* **DESCRIPTION OF THE TASK**:
Among the entries that follow, some lines contain the word "products". Show all of them.

┄┄┄┄┄┄┄┄┄┄

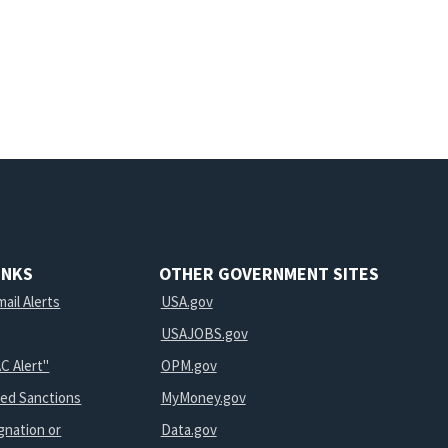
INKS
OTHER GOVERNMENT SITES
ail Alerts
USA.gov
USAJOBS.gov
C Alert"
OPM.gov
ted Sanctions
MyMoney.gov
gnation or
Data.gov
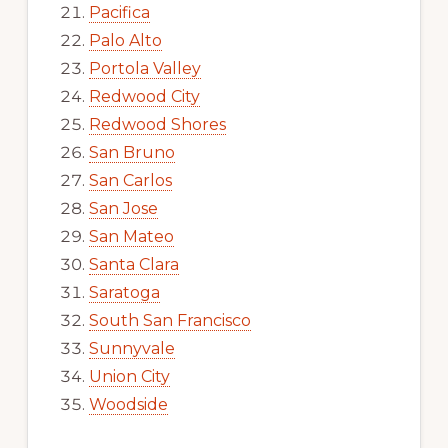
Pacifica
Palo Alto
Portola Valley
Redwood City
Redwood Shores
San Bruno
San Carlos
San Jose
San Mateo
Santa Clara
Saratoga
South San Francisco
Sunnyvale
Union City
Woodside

┄┄┄┄┄┄┄┄┄┄

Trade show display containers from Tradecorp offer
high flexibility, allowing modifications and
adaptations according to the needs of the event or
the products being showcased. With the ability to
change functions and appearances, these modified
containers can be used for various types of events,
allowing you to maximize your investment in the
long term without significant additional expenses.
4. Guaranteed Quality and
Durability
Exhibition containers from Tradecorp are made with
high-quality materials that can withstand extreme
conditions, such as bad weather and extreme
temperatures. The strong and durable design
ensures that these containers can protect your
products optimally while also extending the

┄┄┄┄┄┄┄┄┄┄

* **SOLUTION TO THIS TASK**:
the products being showcased. With the ability to
products optimally while also extending the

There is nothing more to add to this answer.